Allegheny County Jail

Allegheny County Jail officials are reviewing how they provide medical care to better allocate resources.

The shared interdisciplinary patient care program, announced today by Superintendent Orlando Harper, began earlier this week shortly after the university-led survey found high levels of dissatisfaction with health care services among people in prison.

The University of Pittsburgh School of Social Work conducted a survey of inmates in 2021 and released the results in July. 66% of respondents expressed dissatisfaction with medical care in the pre-trial detention center. Common themes in the open-ended responses included long wait times for medical care, problems obtaining medication, not receiving adequate treatment, and problems with dental care.

The new interdisciplinary patient care program has a team of health professionals assigned to each level of the facility, rather than operating from a centralized location. This change is designed to ensure continuity of care, reduce wait times and better coordinate clinical needs.
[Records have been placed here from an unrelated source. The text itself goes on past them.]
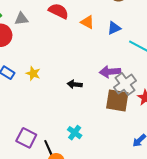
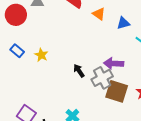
black arrow: (75, 84) -> (79, 71), turned 40
gray cross: (125, 84) -> (102, 78), moved

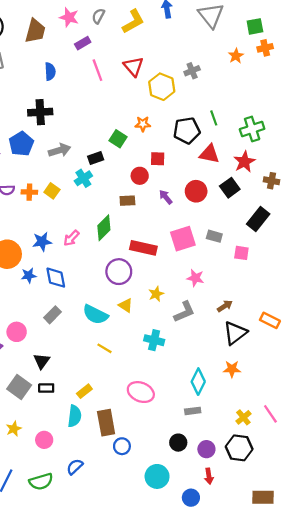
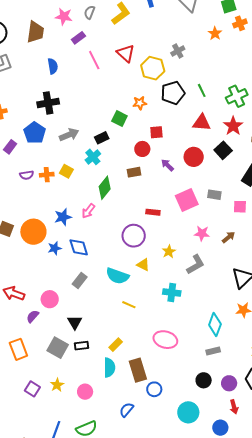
black pentagon: (187, 130) -> (173, 93), moved
green diamond: (104, 228) -> (105, 188), moved
red rectangle: (143, 248) -> (153, 212), size x0.6
brown arrow: (225, 306) -> (229, 237), moved
blue semicircle: (75, 467) -> (127, 410), moved

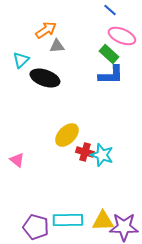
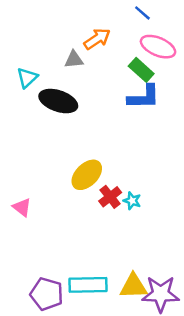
orange arrow: (46, 30) -> (97, 39), moved
red cross: (85, 152) -> (110, 197), turned 36
cyan star: (102, 155) -> (132, 201), size x0.6

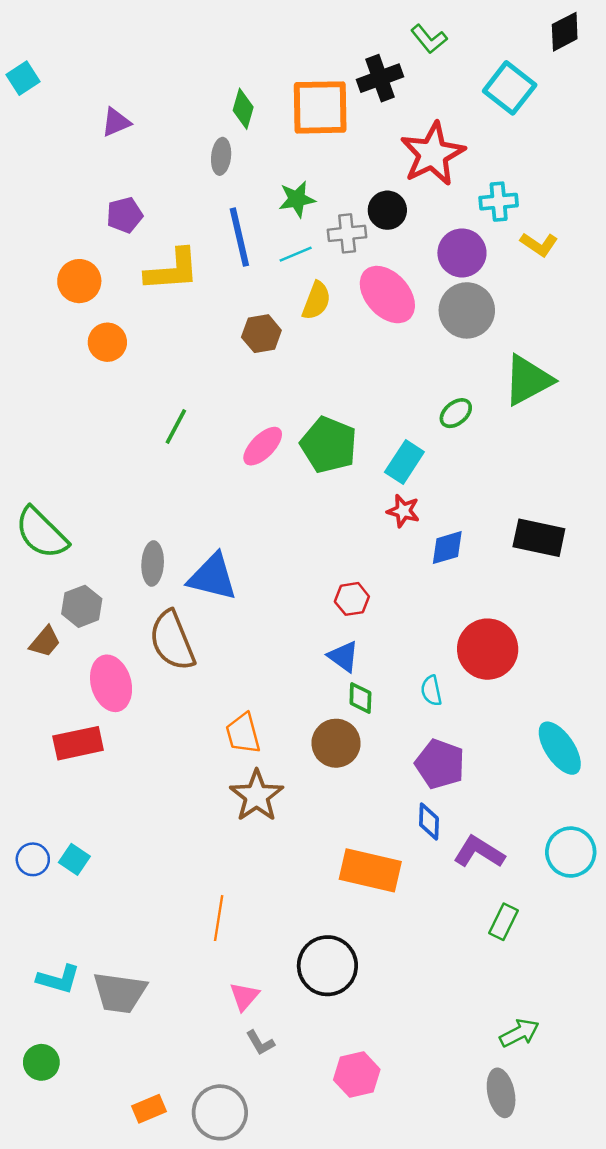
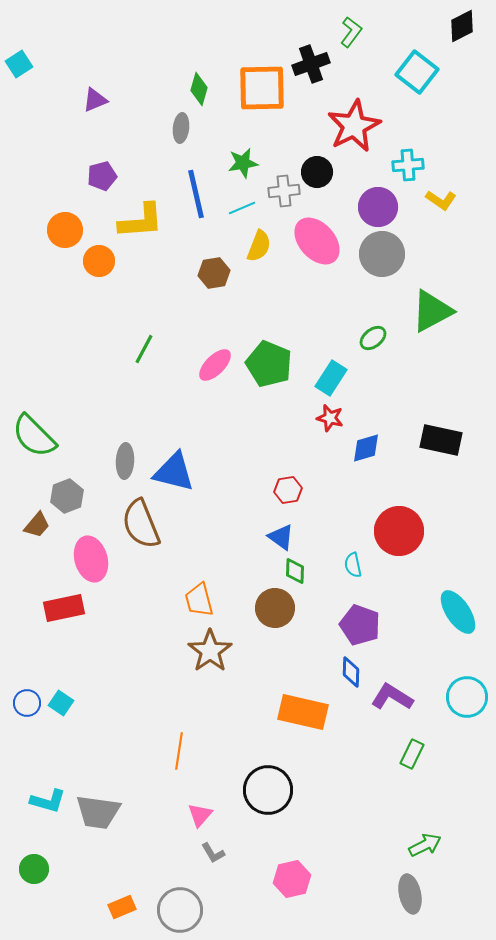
green L-shape: (429, 39) -> (351, 32), turned -104
orange circle: (107, 342) -> (99, 261), moved

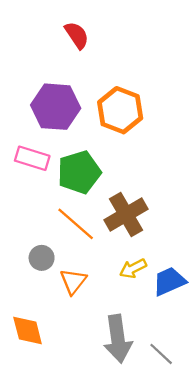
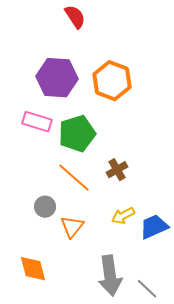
brown cross: (126, 214) -> (117, 170), size x0.6

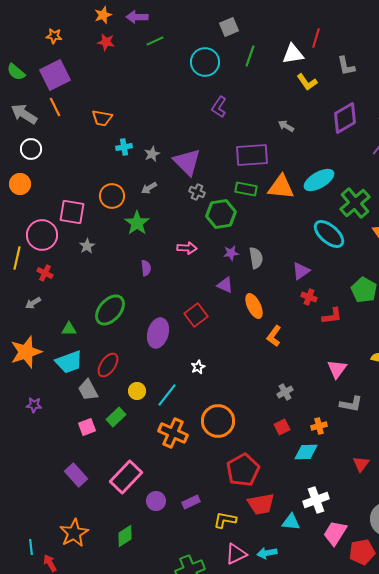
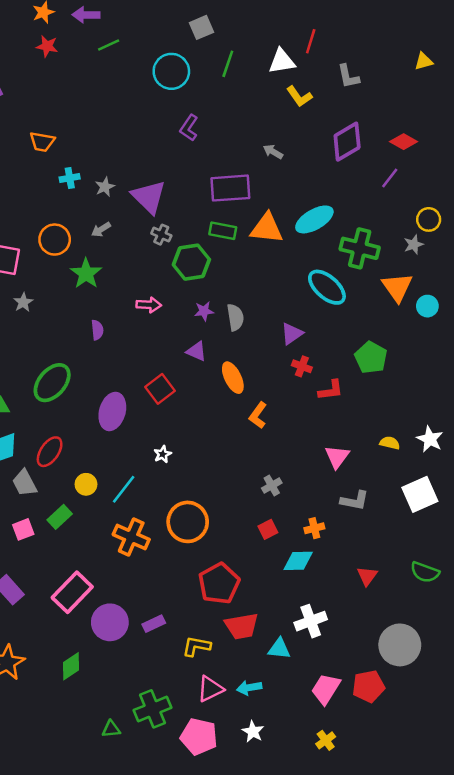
green cross: (355, 203) -> (360, 248), turned -36
purple circle: (156, 501) -> (110, 622), size x1.5
pink trapezoid: (335, 533) -> (326, 689), moved

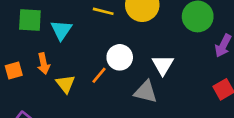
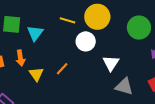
white circle: (120, 57) -> (86, 41), moved
gray triangle: (146, 92) -> (124, 86), moved

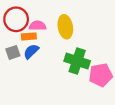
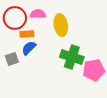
pink semicircle: (37, 26) -> (38, 14), moved
gray square: (13, 52) -> (12, 59), moved

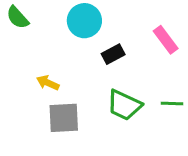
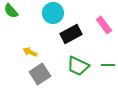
black rectangle: (113, 54) -> (71, 34), size x1.5
gray square: (64, 118) -> (40, 74), turned -30

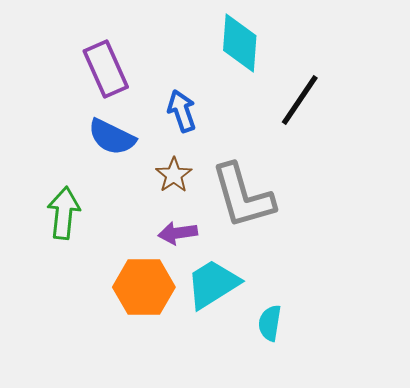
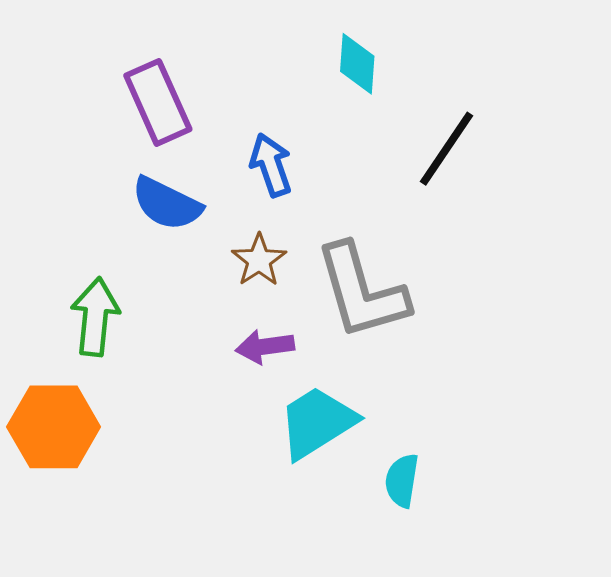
cyan diamond: (240, 43) -> (357, 64), size x0.7
orange hexagon: (144, 287) -> (54, 427), moved

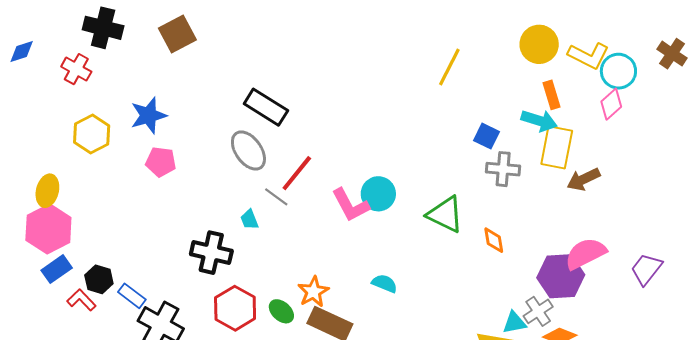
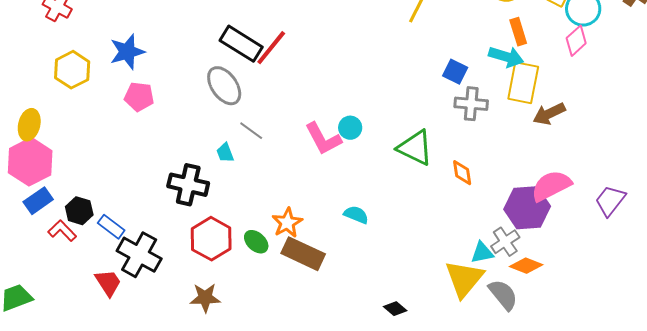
red line: (297, 173) -> (271, 48), moved
cyan circle: (378, 194) -> (350, 128), size x0.7

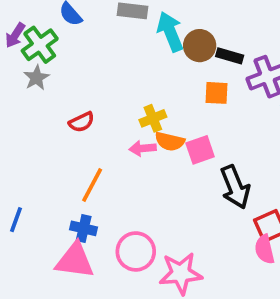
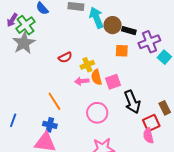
gray star: (36, 78) -> (24, 43), size x1.6
red semicircle: (82, 122) -> (65, 57), moved
orange semicircle: (170, 141) -> (97, 77), turned 63
orange line: (92, 185) -> (54, 101), turned -60
pink circle: (136, 251) -> (97, 113), moved

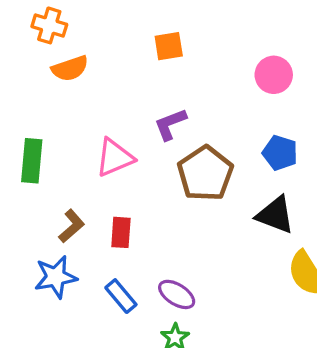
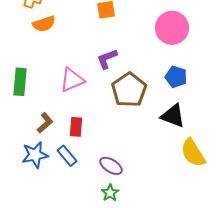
pink circle: (274, 75) -> (172, 28), size x1.4
blue rectangle: (121, 296) -> (67, 156), moved

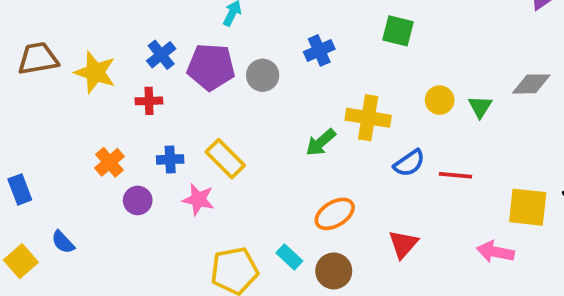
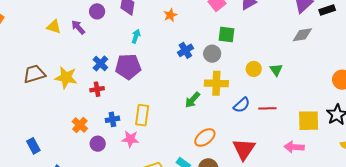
gray circle: (263, 75) -> (212, 54), moved
gray diamond: (531, 84) -> (302, 35), moved
yellow rectangle: (225, 159) -> (142, 115), turned 60
red triangle: (403, 244) -> (244, 149), size x1.4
The teams are made up of county-hired medical practitioners and Allegheny health care providers under a contract between the jail and AHN. Each includes a physical health provider and a behavioral health provider from AHN, as well as a licensed practical nurse, a mental health professional and a corrections officer from the county.

“We’ve brought staff together to determine the most efficient way to serve patients, ensure rapid access to care and make sure problems are resolved as quickly as possible,” said Dr. Ashley Brinkman, the jail’s health administrator. “We have found very successful results and positive feedback from both our staff and our patients.”

The pilot program has been in place since August, and its success has led to a recent expansion to all levels of the facility, prison officials say.

The program is modeled after an outpatient medical facility, where providers assess people’s physical health care needs, according to a news release. If serious health problems arise, people are seen at the prison medical clinic on the same day. Administrators and staff hold weekly meetings to provide feedback and collect data.

The jail says the program will streamline the way health care is delivered to increase speed and efficiency, maximize the use of resources, create stronger provider-patient relationships and improve patient outcomes.

“We know that many people who are incarcerated have not had regular access to health care, which makes the services provided in the jail even more important to their safety,” Harper said. “This new approach to correctional health care at our facility, supported by our medical staff, will benefit everyone in our custody.”